Now that the question has been answered…
One famous incident of this type was when one of the passengers booked on one of the Tenerife planes actually wanted to go to Tenerife (not Las Palmas, the original destination), so she simply didn’t get back on the plane when it was ready for the short hop to Las Palmas. Ended up saving her life (she would have been on the 747 where everyone died, not the other 747, where most died).
FWIW I was once flying home to Boston, when the plane had to divert to Providence due to icy runways in Boston. We did deplane, since they weren’t sure how they were going to get us to Boston anyway - the word “buses” was being thrown about. Since I didn’t have luggage, and my wife was going to pick me up anyway, I just called her and asked her to get me from the Providence airport, told the agent I wouldn’t need a new flight, and walked out. No issues, but it was my last flight of the trip so there was nothing left on the itinerary to cancel anyway. I’d assume I wasn’t the only person who made the same decision.
I was going to ask, what about clearing immigration. But on watching the video it seems he stayed in the airside part of the terminal because he was flying out of Joburg on another international flight the same day.
I dare say he would have had issues if he tried to go through immigration since he wouldn’t have been on the passenger manifest for any expected flight.
I had the opposite experience, in a way. I live in Boston and had to fly to California on short notice. I got a lower fare by booking a trip out of Providence. I boarded the flight, but after takeoff the flaps wouldn’t retract. You can’t make that flight with the flaps extended, so we diverted. To Boston.

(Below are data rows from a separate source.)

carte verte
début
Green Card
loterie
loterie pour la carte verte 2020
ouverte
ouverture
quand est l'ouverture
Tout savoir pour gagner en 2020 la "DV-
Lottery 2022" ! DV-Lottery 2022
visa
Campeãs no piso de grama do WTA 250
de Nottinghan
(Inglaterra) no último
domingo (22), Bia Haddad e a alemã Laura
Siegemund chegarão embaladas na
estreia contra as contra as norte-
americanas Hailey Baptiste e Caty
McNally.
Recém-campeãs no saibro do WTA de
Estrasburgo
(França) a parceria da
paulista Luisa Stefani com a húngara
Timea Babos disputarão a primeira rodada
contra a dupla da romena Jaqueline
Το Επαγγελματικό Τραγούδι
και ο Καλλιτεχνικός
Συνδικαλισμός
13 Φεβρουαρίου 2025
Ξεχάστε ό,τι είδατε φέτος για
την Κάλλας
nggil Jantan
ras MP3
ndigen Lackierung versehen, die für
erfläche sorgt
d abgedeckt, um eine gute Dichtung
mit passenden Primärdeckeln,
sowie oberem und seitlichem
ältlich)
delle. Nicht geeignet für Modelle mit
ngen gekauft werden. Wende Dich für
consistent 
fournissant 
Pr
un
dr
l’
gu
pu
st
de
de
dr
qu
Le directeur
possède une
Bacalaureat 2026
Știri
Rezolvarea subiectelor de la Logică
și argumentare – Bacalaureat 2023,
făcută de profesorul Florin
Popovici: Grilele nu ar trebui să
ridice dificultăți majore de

As it turned out, the airline had another plane of the same model available in Boston. We parked at one gate, then the passengers walked off one plane, went a few gates down the terminal, and right onto another one. I got to California in time for the event I was attending.
I vaguely remember that that was my last trip on a 727. It was on United, and their entertainment system at the time had a channel to listen to the cockpit radio frequency. I was listening to that so I knew we were diverting about a minute before it was announced to the rest of the passengers.